Sujet du 23 août 2009 aux Café des Phares

 

« A quoi tient une vie ? » Telle fut la question choisie par Gérard Tissier ce dimanche 23 août, motivée par la perspective d’un retour de vacances un peu angoissant. Vous vous sentez bien sur terre, bien dans votre peau, et puis survient une catastrophe naturelle, un accident, une maladie, voire une pulsion autodestructrice... Alors, quel est exactement le fil conducteur de ma vie ? Pourquoi me lever tous les matins pour aller travailler ?

 

Le sujet fut d’abord relativisé par cette remarque que, dans les pays pauvres, le grand problème est de survivre.
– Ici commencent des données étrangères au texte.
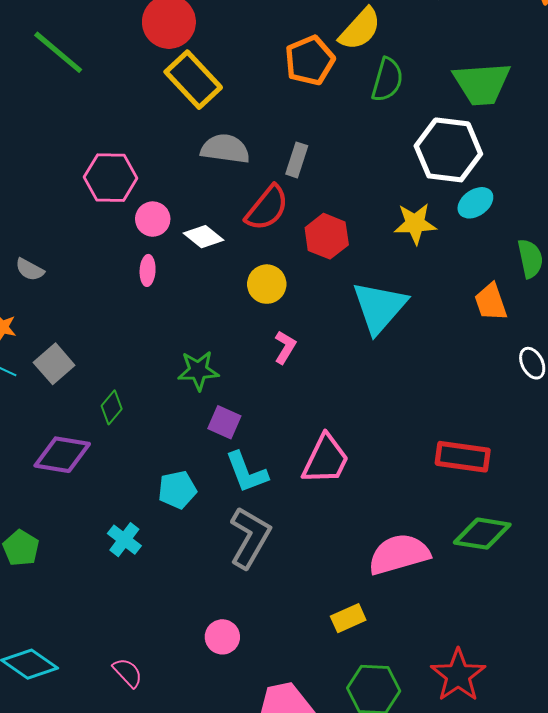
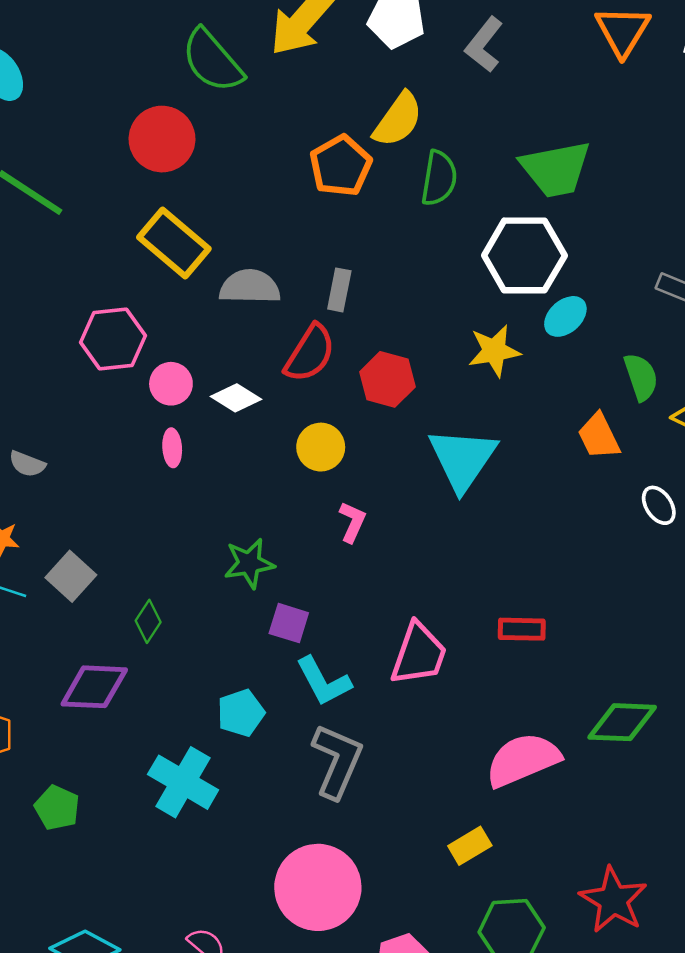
yellow rectangle: (193, 80) -> (174, 243), moved
red rectangle: (463, 457) -> (522, 629), moved, size x0.7
cyan cross: (124, 540) -> (183, 782), size x1.6
pink circle: (222, 637) -> (318, 887), size x2.0

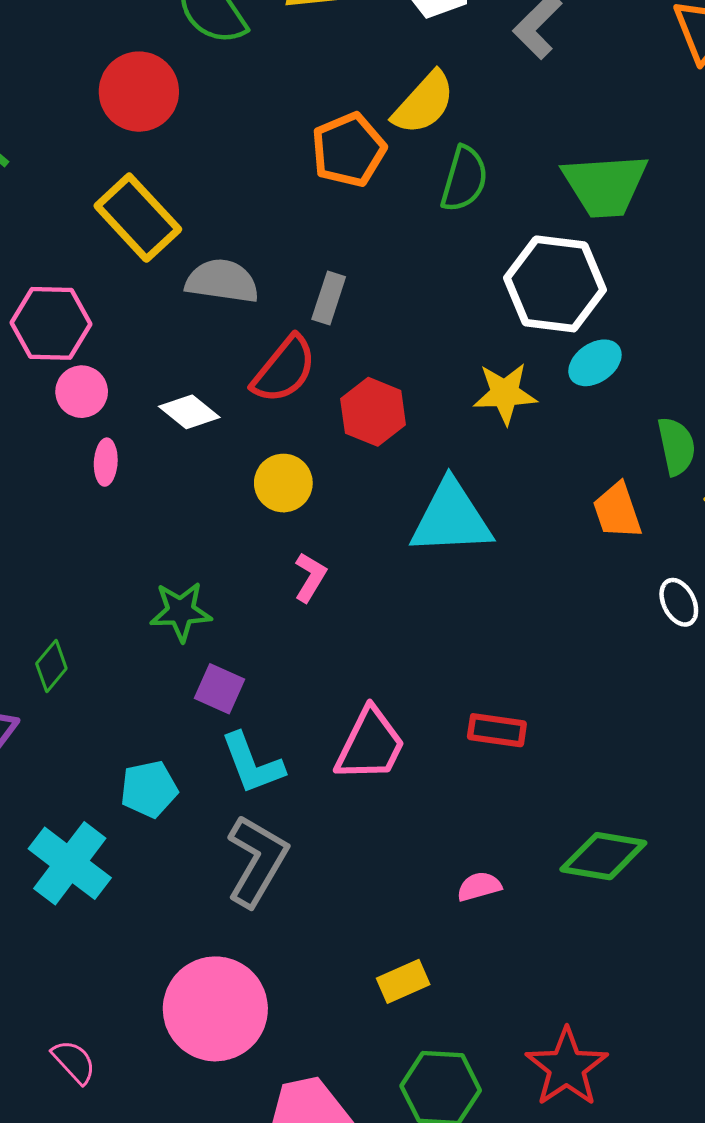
pink circle: (171, 384) -> (82, 392), moved
cyan triangle: (463, 459) -> (451, 518), turned 46
pink semicircle: (523, 760) -> (479, 886), size x0.5

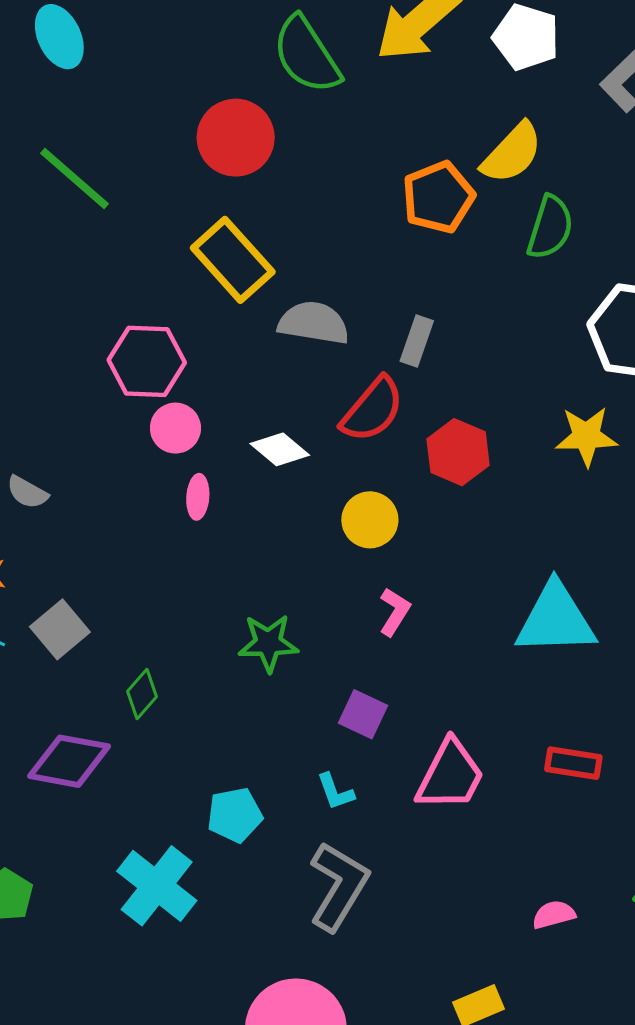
cyan triangle: (451, 518) -> (556, 619), moved
purple square: (219, 689) -> (363, 714), moved
cyan L-shape: (252, 763) -> (335, 792), size x0.6

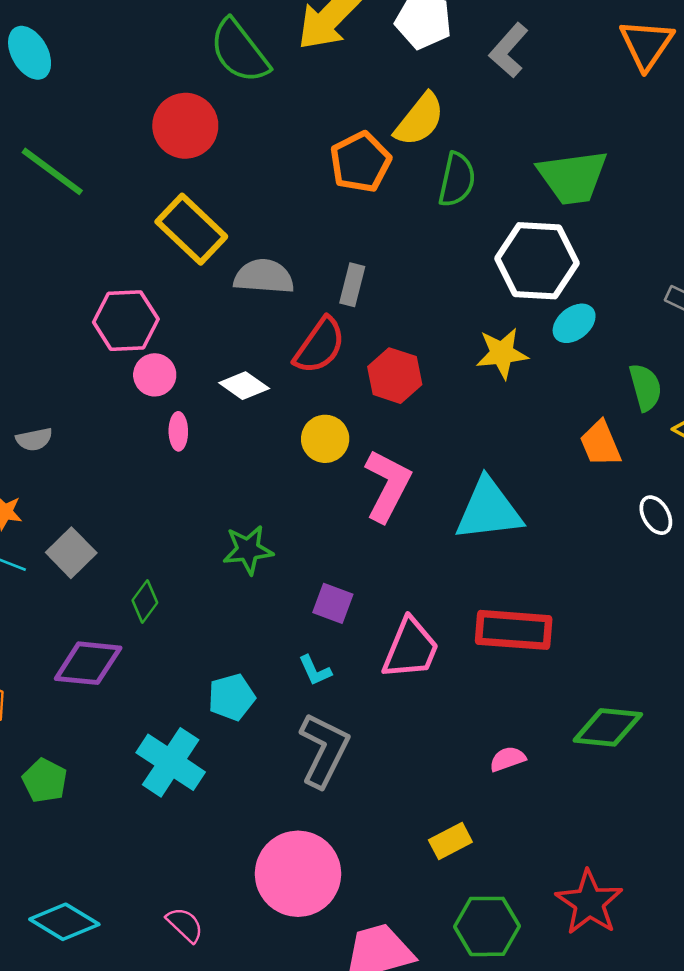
gray semicircle: (27, 492) -> (34, 439), turned -36
pink L-shape: (395, 612) -> (388, 486), moved, size x1.8
red rectangle: (573, 763) -> (514, 630), size x1.6

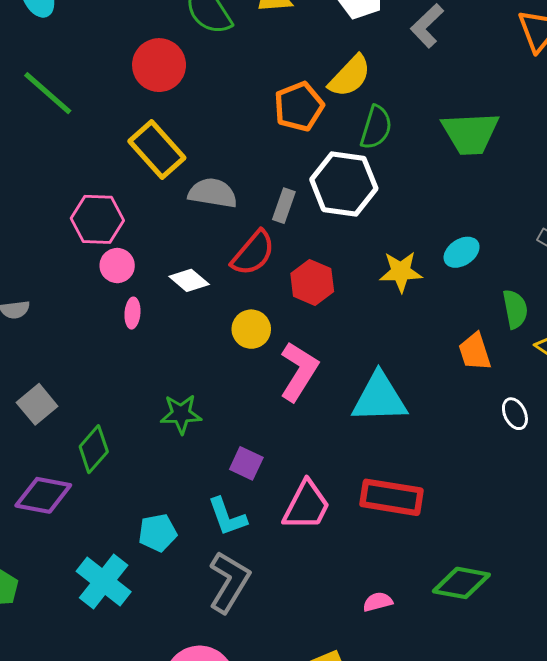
white hexagon: (537, 261) -> (344, 184), moved
green diamond: (145, 602) -> (94, 449), size x1.4
cyan L-shape: (315, 671) -> (227, 517), size x1.5

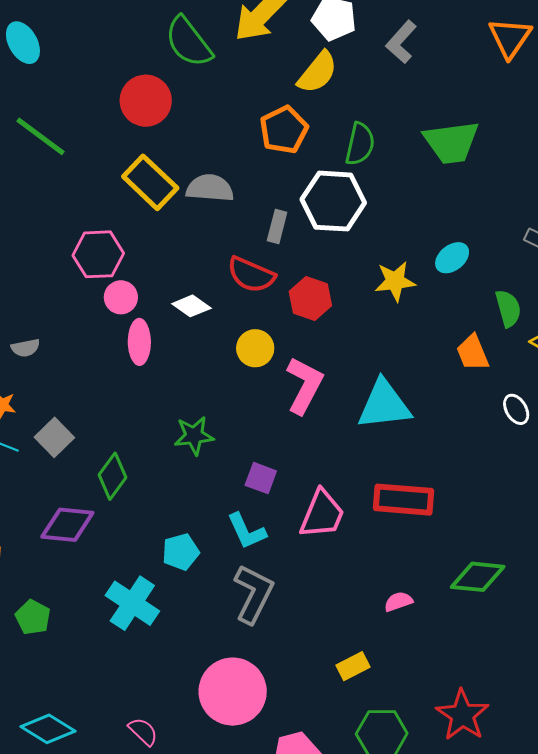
yellow semicircle: (350, 76) -> (318, 72), moved
gray semicircle: (213, 193) -> (210, 188), moved
red semicircle: (253, 253) -> (251, 275), turned 78
pink ellipse: (132, 313) -> (139, 342), size x1.5

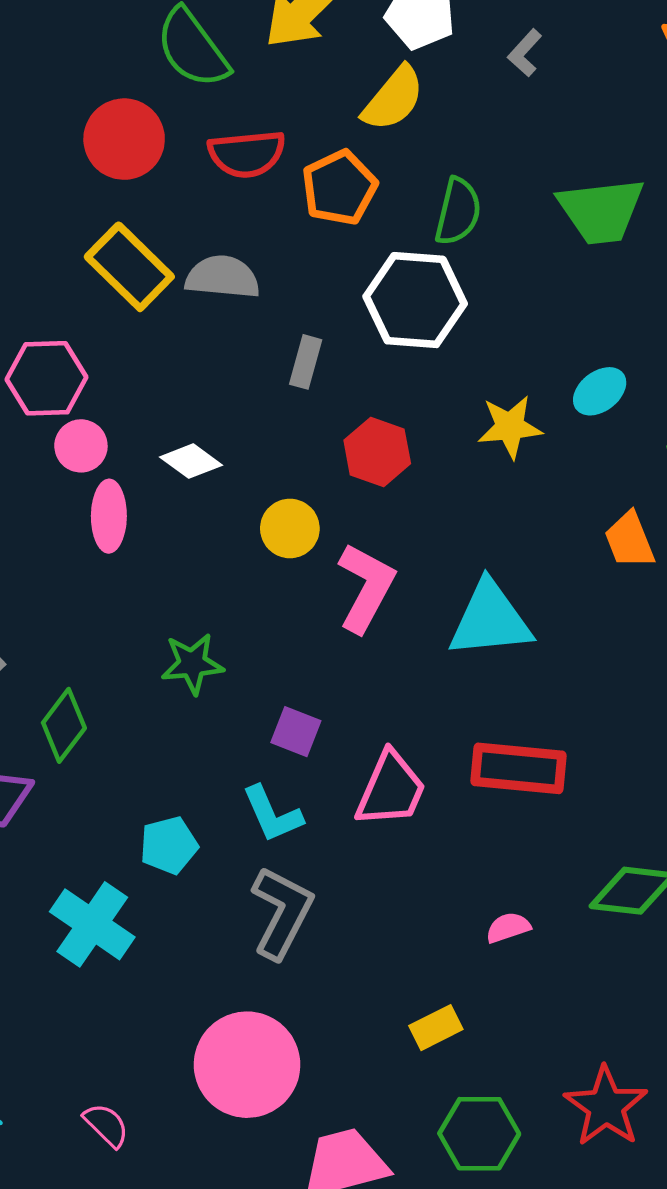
gray L-shape: (401, 42) -> (525, 53), size x0.7
gray rectangle: (277, 227) -> (306, 362), moved
red semicircle: (251, 275) -> (247, 154), moved, turned -30

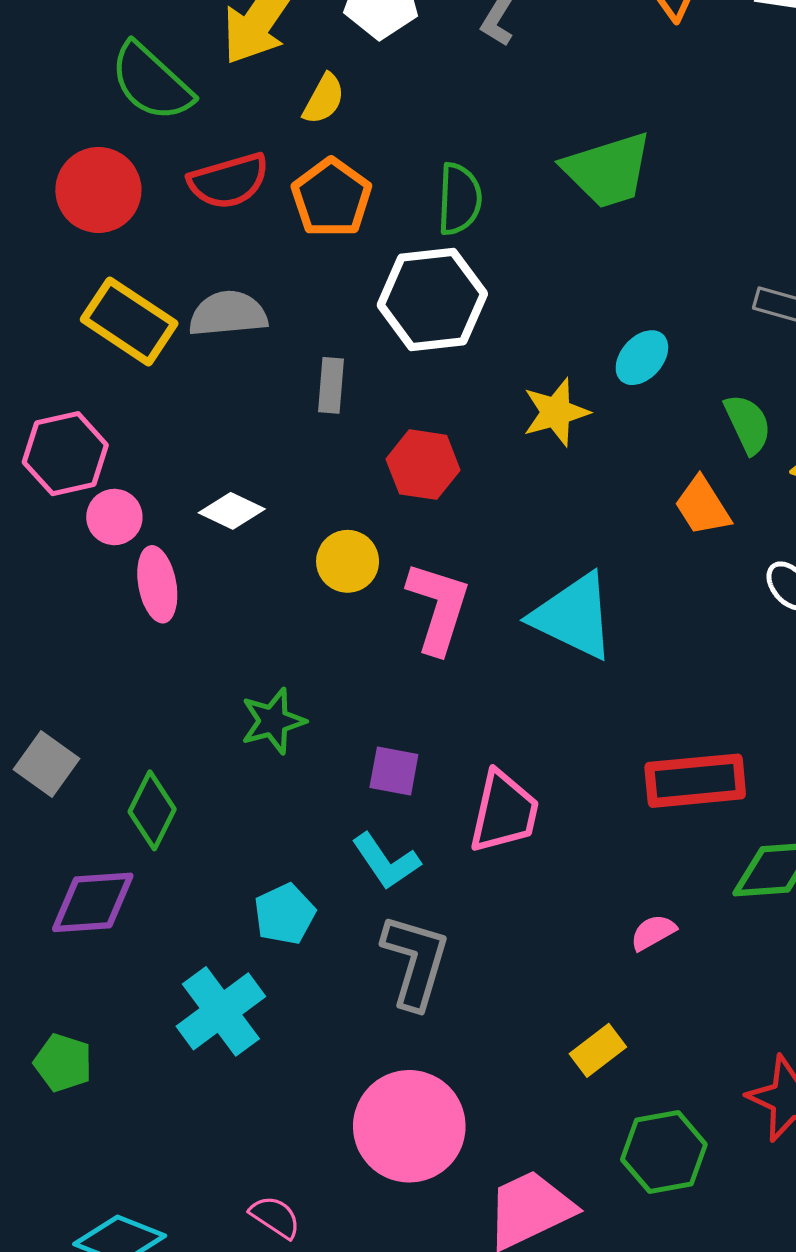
yellow semicircle: (393, 99) -> (324, 99), moved, size x0.7
cyan triangle: (490, 620) -> (573, 616), turned 42
red rectangle: (518, 768) -> (695, 781), moved
cyan cross: (92, 924) -> (221, 1011), turned 30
Mais nous sommes restés sous des cieux relativement plus cléments pour faire un inventaire de la question.

 

« Une vie », c’est une histoire unique. C’est aussi une mémoire. Ou encore des activités, avec ou sans résultat. Où est la justice ? Quels repères avons-nous aujourd’hui ? Qu’est-ce qui fait qu’une vie est humaine ? L’amour serait-il ce qu’il y a de plus important à vivre ? Au grand dam de notre animateur, cette idée n’a pas été reprise !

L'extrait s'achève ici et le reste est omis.